Al igual que la maravillosa "La Familia" de Ettore Scola, la película de Paolo Virzi utiliza a la institución familiar como mecanismo de recorrido en casi 30 años de historia italiana. Los altos y bajos por los que pasan la protagonista femenina con su dos hijos tienen como trasfondo la propia evolución de la sociedad y se enmarcan en una galería de personajes muy mediterráneos tantas veces vistos en las mejores comedias de los 70-80. Tras las desventuras de los protagonistas se esconde el estudio d e la familia como clan que termina apoyándose mutuamente, por encima de todas difíciles vicisitudes y los desencuentros que jalonan la existencia
Divertida y amarga al mismo tiempo, los esfuerzos de la sensual Anna por sacar adelante a sus vástagos chocan siempre con su aire atolondrado y soñador que termina derivando en no pocas ocasiones en un calvario en especial para Bruno, el hijo mayor al que el paso del tiempo convierte en un taciturno profesor universitario que encuentra en la enfermedad de su madre el camino para reconciliarse con ella, su hermana y su propia persona.
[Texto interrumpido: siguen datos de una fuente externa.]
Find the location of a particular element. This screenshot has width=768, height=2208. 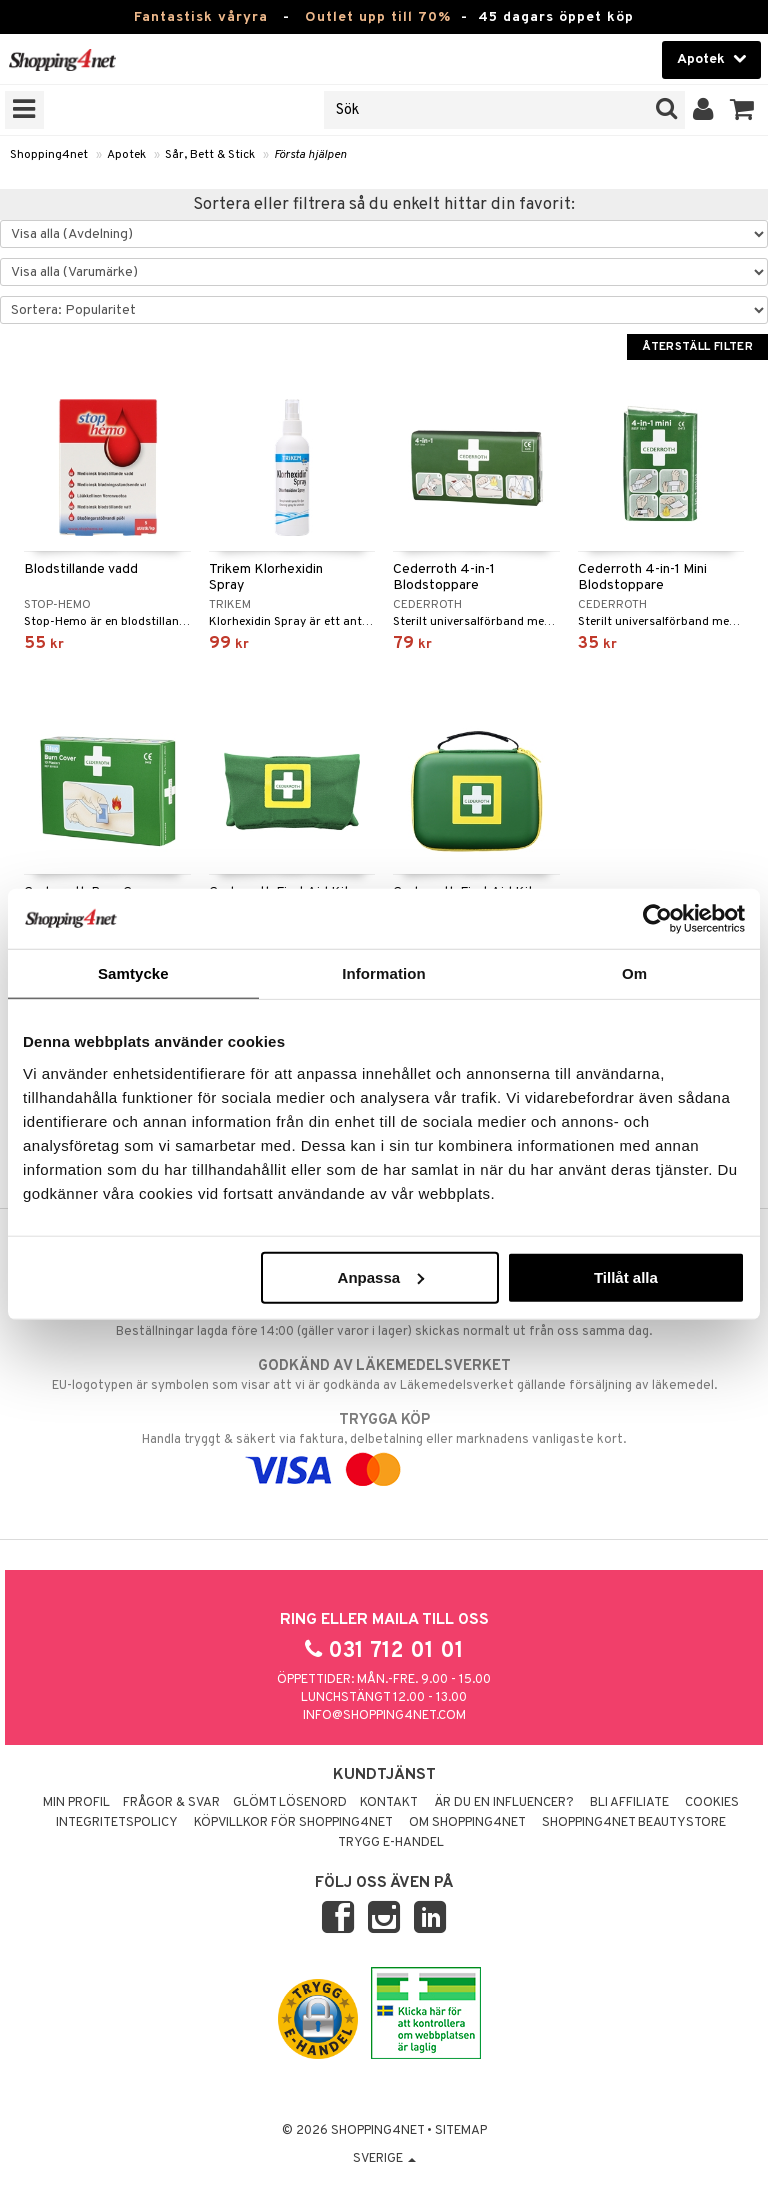 Anpassa is located at coordinates (381, 1276).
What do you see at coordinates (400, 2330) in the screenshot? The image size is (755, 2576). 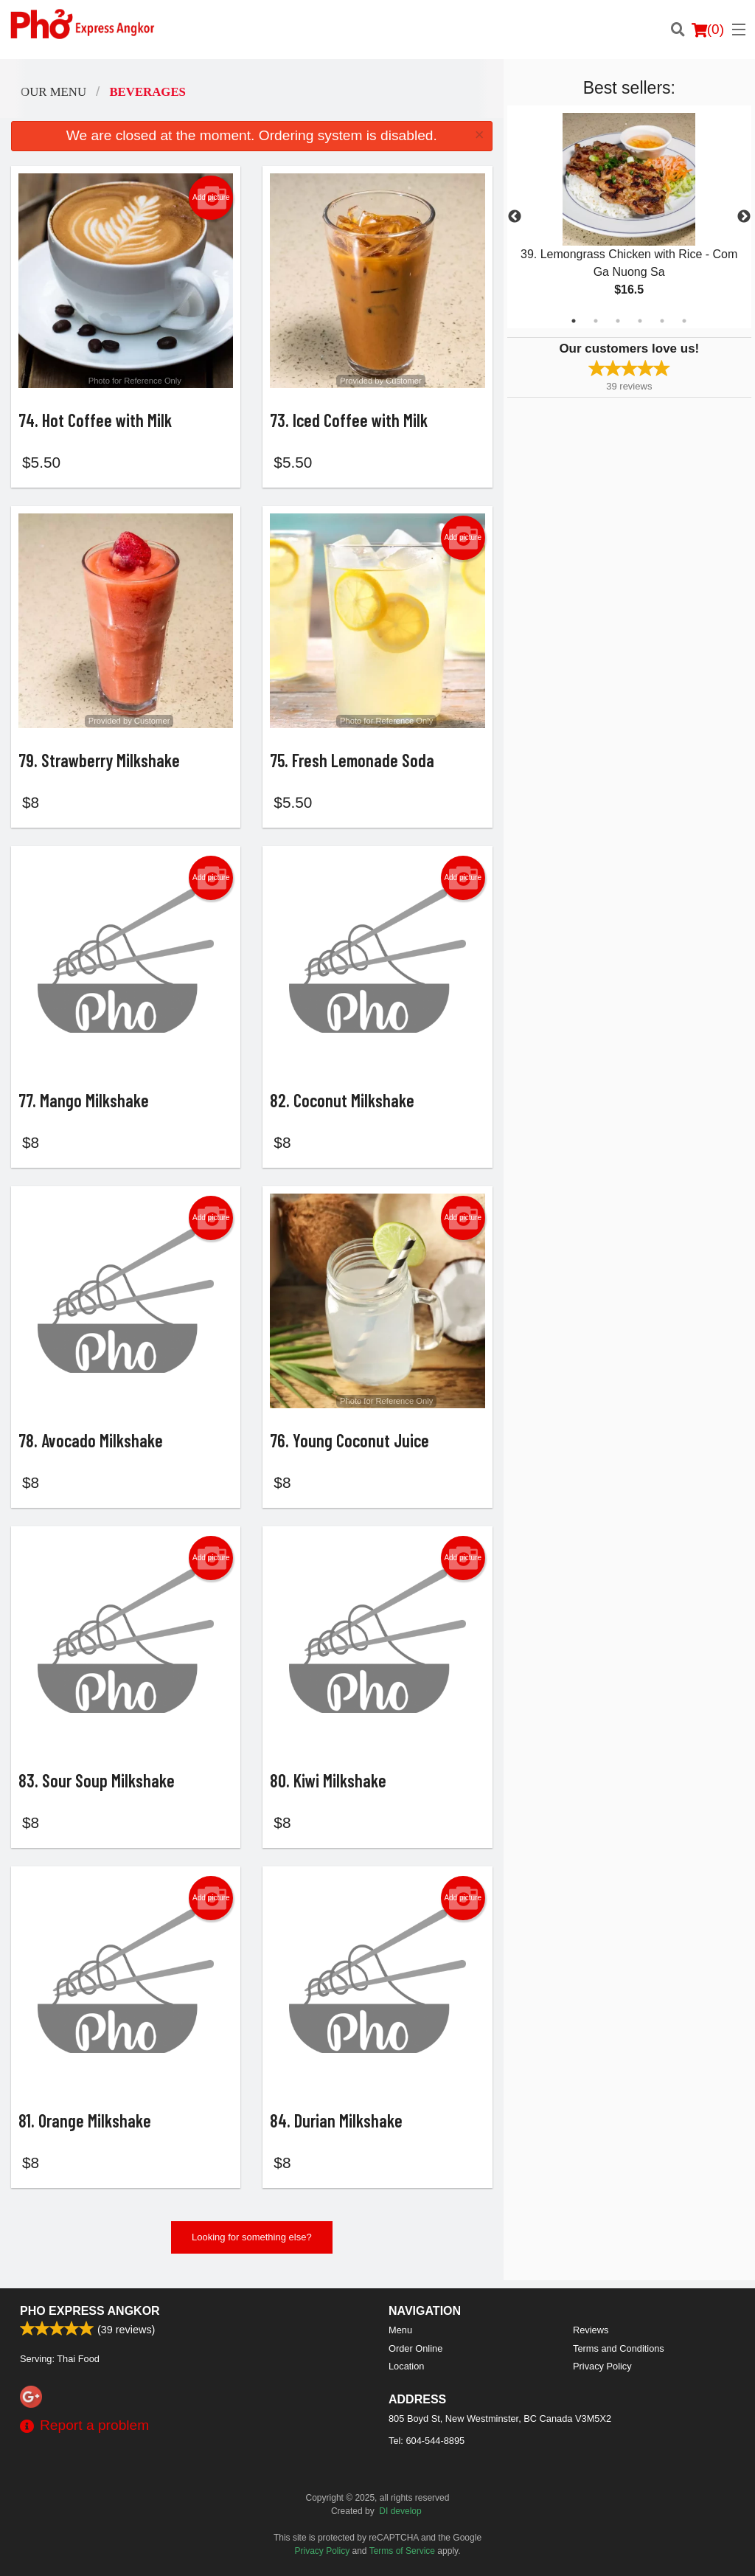 I see `Menu` at bounding box center [400, 2330].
Diversos flash-backs nos mostraran situaciones estridentes tan características de tantos personajes pasionales propios de un país tan dado al exceso. Es destacable, dentro de un reparto muy correcto en su desempeño, el papel de la bellísima Michaela Ramazotti que la revela como una digna sucesora de las grandes damas del cine italiano.
Agradable, emotiva, simpática, bien rodada y muy convincentemente interpretada.